# marble shower threshold stain



## duburban (Apr 10, 2008)

A client just sent me this photo. I didn't tile the shower but he was asking me to replace the threshold with something that doesn't stain. I asked him to check the glass door hardware for anything that wasn't stainless or aluminum for rust and he says definitely not where its coming from. 

He couldn't remember if they had the water softener when they started. I've never used marble in a shower, does this staining seem like something that happens? 
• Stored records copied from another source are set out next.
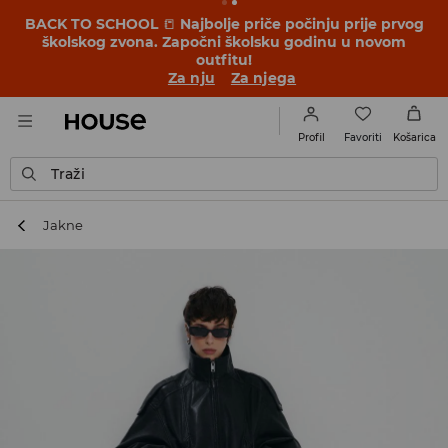
BACK TO SCHOOL
📒
Najbolje priče počinju prije prvog
školskog zvona. Započni školsku godinu u novom
outfitu!
Za nju
Za njega
Favoriti
Profil
Košarica
Traži
Jakne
My biggest concern is that its rust from fasteners below the threshold.


----------



## angus242 (Oct 20, 2007)

Looks like it's coming from the drip edge to me. If it was from underneath, I think it wouldn't be so centralized. It would wick outward more. That's from above.


----------



## J L (Nov 16, 2009)

I agree. The drip edge looks rust stained.


----------



## CO762 (Feb 22, 2010)

I agree with the above--this is job for a plumber.


----------



## MIKE ANTONETTI (Jul 17, 2012)

Rust colored granite would go rather nicely, or maybe match the granite if on vanity, 
The removal process will determine the cause, side rails, it does look started from top surface, migration from underneath, (wicking) is possible
No easy fix, marble rust stain remover may motivate due to repair cost, but will reoccur without finding source and probably not remove entire stain.


----------



## MIKE ANTONETTI (Jul 17, 2012)

Oh yeah, one other thing, it's not my field, but stainless is a category there are many different "formulas", and some rust.
Take my Chinese made stainless steel grill and burger flipper for example-RUST.
I've had metal disintegrate in my hands, it could have been from the drywall though!


----------